Prove that $f'$ exists for all $x$ in $R$ if $f(x+y)=f(x)f(y)$ and $f'(0)$ exists

A function $f$ is defined in $R$, and $f'(0)$ exist.
Let $f(x+y)=f(x)f(y)$ then prove that $f'$ exists for all $x$ in $R$.

I think I have to use two fact:
$f'(0)$ exists
$f(x+y)=f(x)f(y)$
How to combine these two things to prove that statement?

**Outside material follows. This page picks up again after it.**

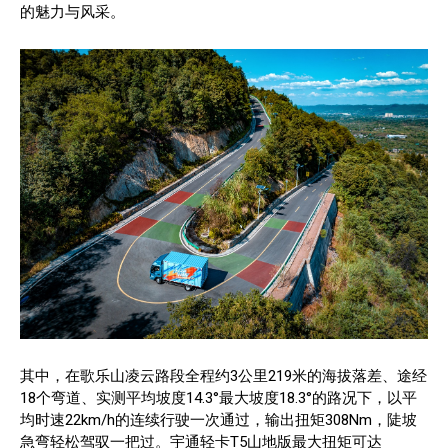
的魅力与风采。
其中，在歌乐山凌云路段全程约3公里219米的海拔落差、途经
18个弯道、实测平均坡度14.3°最大坡度18.3°的路况下，以平
均时速22km/h的连续行驶一次通过，输出扭矩308Nm，陡坡
急弯轻松驾驭一把过。宇通轻卡T5山地版最大扭矩可达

We have $$f(0)=f(0+0)=f(0)f(0)=f^2(0)\Rightarrow f(0)=0\text{ or }f(0)=1$$ If $f(0)=1$ by definition $$f^{\prime}(0)=\lim_{h\to 0}\frac{f(h)-1}{h}$$ and so $$\lim_{h\to 0}\frac{f(x+h)-f(x)}{h}=\lim_{h\to 0}\frac{f(x)f(h)-f(x)}{h}=f(x)\lim_{h\to 0}\frac{f(h)-1}{h}=f(x)f^{\prime}(0)$$ Thus $f$ is differentiable in $\mathbb{R}$

If $f(0)=0$, $f(x)=f(x+0)=0\ \forall x\in \mathbb{R}$ and again $f$ is differentiable.